7 Reasons That Squirrels Shouldn’t Eat KitKats
Yesterday, A picture of a squirrel eating a KitKat was printed in the York Press. It struck us that squirrels eating KitKats was a bad thing. Here are seven reasons why.
1. Health. As humorists, we don’t know much about the internal workings of squirrels (or about the economy of Papua New Guinea for that matter, though that is less relevant here), but we’re fairly certain that chocolate is bad for squirrels. In fact, it could be deadly for them.
2. Corpses. And parks littered with the corpses of dead KitKat-eating squirrels aren’t fun places. In fact, they’re probably hazardous to park-goers; just try chasing a frisbee when there are many dead squirrels underfoot. Or get a dog, they chase frisbees for you. And probably eat squirrel corpses. But they poo everywhere – and chase writers – and no one wants that. Also, the park of dead squirrels would probably…
4. Squirrel Obesity. Although grey squirrels are American, and we should expect them to be on the portly side, they will only be made fatter by the consumption of chocolate confections. And the spectre of obese squirrels lumbering around the nations’ parks is not a desirable one. In fact…

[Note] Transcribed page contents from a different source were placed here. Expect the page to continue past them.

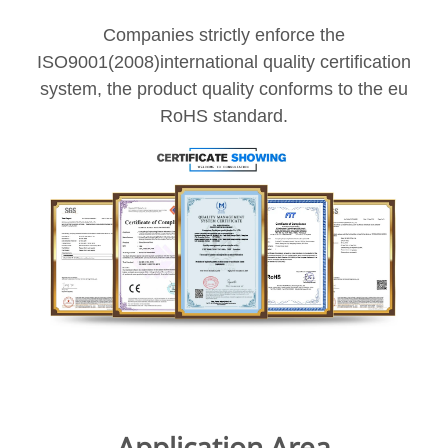
Companies strictly enforce the
ISO9001(2008)international quality certification
system, the product quality conforms to the eu
RoHS standard.
Application Area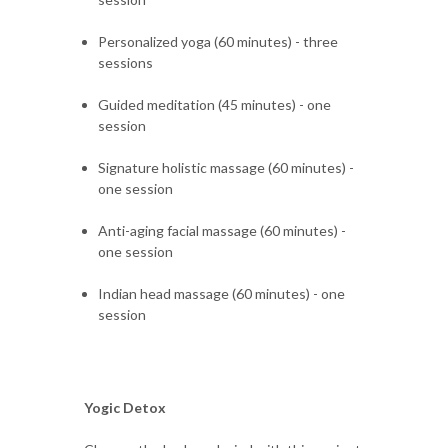
Personalized yoga (60 minutes) - three
sessions
Guided meditation (45 minutes) - one
session
Signature holistic massage (60 minutes) -
one session
Anti-aging facial massage (60 minutes) -
one session
Indian head massage (60 minutes) - one
session
Yogic Detox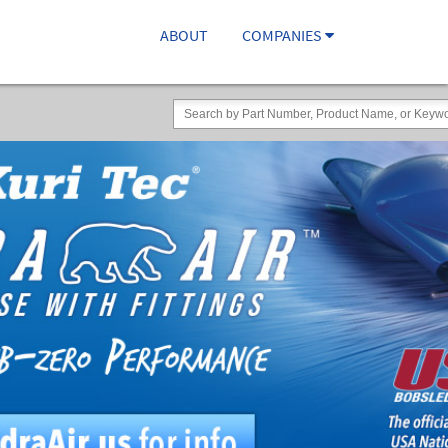
ABOUT
COMPANIES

5. It Could Be Injurious To Flora. And this would upset the girl. And no one wants to upset the girl (she’s not called Flora, by the way).
6. The Unknown. We just don’t know what effect eating KitKats could have on squirrels. Partly because this is a new phenomena and there is insufficient data available to construct a meaningful hypothesis, and partly because we would rather do almost anything than conduct a scientific study. Or maths. Or whatever the hell it is. Anyway, our cursory investigations have led us to conclude that eating KitKats could cause the grey squirrel to mutate into a giant submarine-eating creature that would constitute a hazard to shipping.*
*Our study mostly consisted of thinking hmm, what could we photoshop into the hands of the squirrel?
**7 Reasons (.org) would like to make it clear that we do not believe that Nestle are a large, evil corporation that are attempting to achieve world domination by causing squirrels to mutate into giant submarine-eating creatures that dwell at the North Pole.***
***Do not read that with a sarcastic tone, it totally undermines the important disclaimer.
****Picture “borrowed” from York Press. But if you check the original article, you can see that we’ve put it back exactly where we found it.